*Extracted page text data*
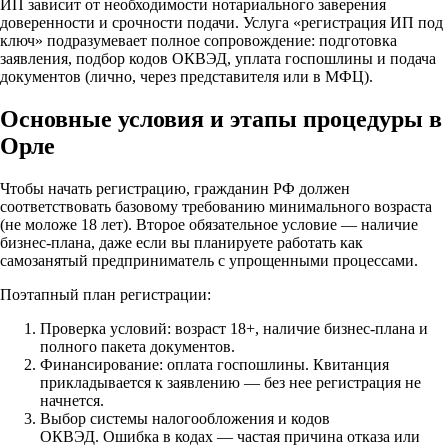
ИП зависит от необходимости нотариального заверения
доверенности и срочности подачи. Услуга «регистрация ИП под
ключ» подразумевает полное сопровождение: подготовка
заявления, подбор кодов ОКВЭД, уплата госпошлины и подача
документов (лично, через представителя или в МФЦ).
Основные условия и этапы процедуры в
Орле
Чтобы начать регистрацию, гражданин РФ должен
соответствовать базовому требованию минимального возраста
(не моложе 18 лет). Второе обязательное условие — наличие
бизнес-плана, даже если вы планируете работать как
самозанятый предприниматель с упрощенными процессами.
Поэтапный план регистрации:
Проверка условий: возраст 18+, наличие бизнес-плана и
полного пакета документов.
Финансирование: оплата госпошлины. Квитанция
прикладывается к заявлению — без нее регистрация не
начнется.
Выбор системы налогообложения и кодов
ОКВЭД. Ошибка в кодах — частая причина отказа или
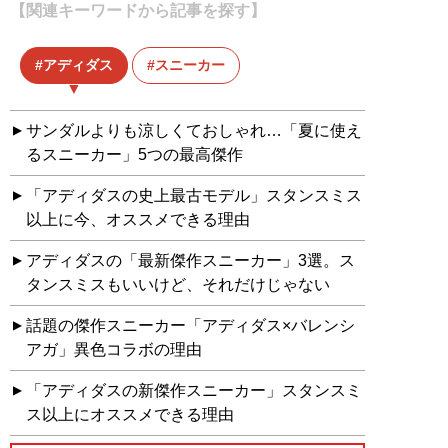
【関連キーワードから記事を探す】
アディダス
スニーカー
サンダルよりも涼しくておしゃれ…「夏に使え
るスニーカー」5つの最高傑作
「アディダスの史上最古モデル」スタンスミス
以上に今、オススメできる理由
アディダスの「最新傑作スニーカー」3選。ス
タンスミスもいいけど、それだけじゃない
話題の傑作スニーカー「アディダス×バレンシ
アガ」異色コラボの理由
「アディダスの新傑作スニーカー」スタンスミ
ス以上にオススメできる理由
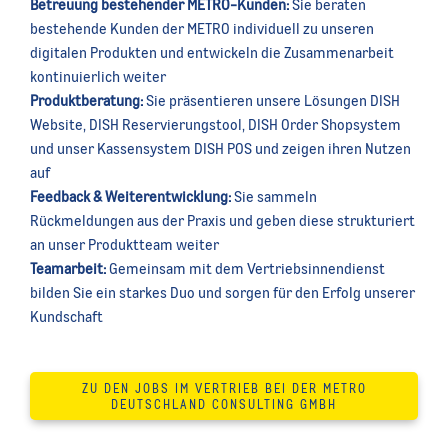
Betreuung bestehender METRO-Kunden:
Sie beraten
bestehende Kunden der METRO individuell zu unseren
digitalen Produkten und entwickeln die Zusammenarbeit
kontinuierlich weiter
Produktberatung:
Sie präsentieren unsere Lösungen DISH
Website, DISH Reservierungstool, DISH Order Shopsystem
und unser Kassensystem DISH POS und zeigen ihren Nutzen
auf
Feedback & Weiterentwicklung:
Sie sammeln
Rückmeldungen aus der Praxis und geben diese strukturiert
an unser Produktteam weiter
Teamarbeit:
Gemeinsam mit dem Vertriebsinnendienst
bilden Sie ein starkes Duo und sorgen für den Erfolg unserer
Kundschaft
ZU DEN JOBS IM VERTRIEB BEI DER METRO
DEUTSCHLAND CONSULTING GMBH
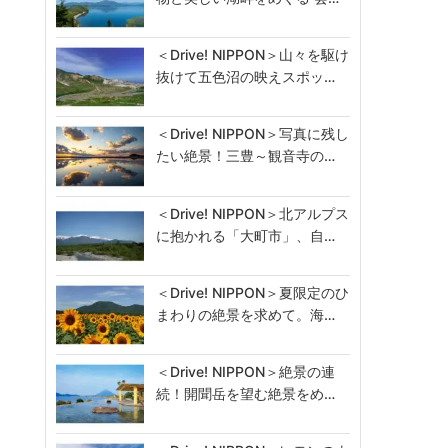
＜Drive! NIPPON＞山々を駆け
抜けて五色沼の映えスポッ…
＜Drive! NIPPON＞写真に残し
たい絶景！三豊～観音寺の…
＜Drive! NIPPON＞北アルプス
に抱かれる「大町市」、自…
＜Drive! NIPPON＞夏限定のひ
まわりの絶景を求めて。海…
＜Drive! NIPPON＞絶景の連
続！開聞岳を望む絶景をめ…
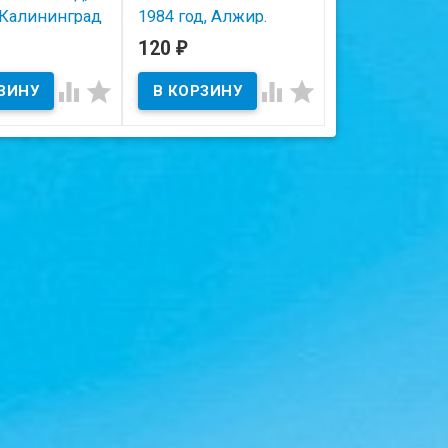
 Калининград
1984 год, Алжир.
год, Замбия.
120
150
₽
₽
В наличии
В наличии
ичии




Состояние на скане.
Состояние на ска
 на скане.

*Required work*
Only the pictures are to be excluded; all other parts of the records above are to be given exactly.

*Response below*
ИП зависит от необходимости нотариального заверения
доверенности и срочности подачи. Услуга «регистрация ИП под
ключ» подразумевает полное сопровождение: подготовка
заявления, подбор кодов ОКВЭД, уплата госпошлины и подача
документов (лично, через представителя или в МФЦ).
Основные условия и этапы процедуры в
Орле
Чтобы начать регистрацию, гражданин РФ должен
соответствовать базовому требованию минимального возраста
(не моложе 18 лет). Второе обязательное условие — наличие
бизнес-плана, даже если вы планируете работать как
самозанятый предприниматель с упрощенными процессами.
Поэтапный план регистрации:
Проверка условий: возраст 18+, наличие бизнес-плана и
полного пакета документов.
Финансирование: оплата госпошлины. Квитанция
прикладывается к заявлению — без нее регистрация не
начнется.
Выбор системы налогообложения и кодов
ОКВЭД. Ошибка в кодах — частая причина отказа или
【関連キーワードから記事を探す】
アディダス
スニーカー
サンダルよりも涼しくておしゃれ…「夏に使え
るスニーカー」5つの最高傑作
「アディダスの史上最古モデル」スタンスミス
以上に今、オススメできる理由
アディダスの「最新傑作スニーカー」3選。ス
タンスミスもいいけど、それだけじゃない
話題の傑作スニーカー「アディダス×バレンシ
アガ」異色コラボの理由
「アディダスの新傑作スニーカー」スタンスミ
ス以上にオススメできる理由
Betreuung bestehender METRO-Kunden:
Sie beraten
bestehende Kunden der METRO individuell zu unseren
digitalen Produkten und entwickeln die Zusammenarbeit
kontinuierlich weiter
Produktberatung:
Sie präsentieren unsere Lösungen DISH
Website, DISH Reservierungstool, DISH Order Shopsystem
und unser Kassensystem DISH POS und zeigen ihren Nutzen
auf
Feedback & Weiterentwicklung:
Sie sammeln
Rückmeldungen aus der Praxis und geben diese strukturiert
an unser Produktteam weiter
Teamarbeit:
Gemeinsam mit dem Vertriebsinnendienst
bilden Sie ein starkes Duo und sorgen für den Erfolg unserer
Kundschaft
ZU DEN JOBS IM VERTRIEB BEI DER METRO
DEUTSCHLAND CONSULTING GMBH
＜Drive! NIPPON＞山々を駆け
抜けて五色沼の映えスポッ…
＜Drive! NIPPON＞写真に残し
たい絶景！三豊～観音寺の…
＜Drive! NIPPON＞北アルプス
に抱かれる「大町市」、自…
＜Drive! NIPPON＞夏限定のひ
まわりの絶景を求めて。海…
＜Drive! NIPPON＞絶景の連
続！開聞岳を望む絶景をめ…
 Калининград
1984 год, Алжир.
год, Замбия.
120
150
₽
₽
В наличии
В наличии
ичии




Состояние на скане.
Состояние на ска
 на скане.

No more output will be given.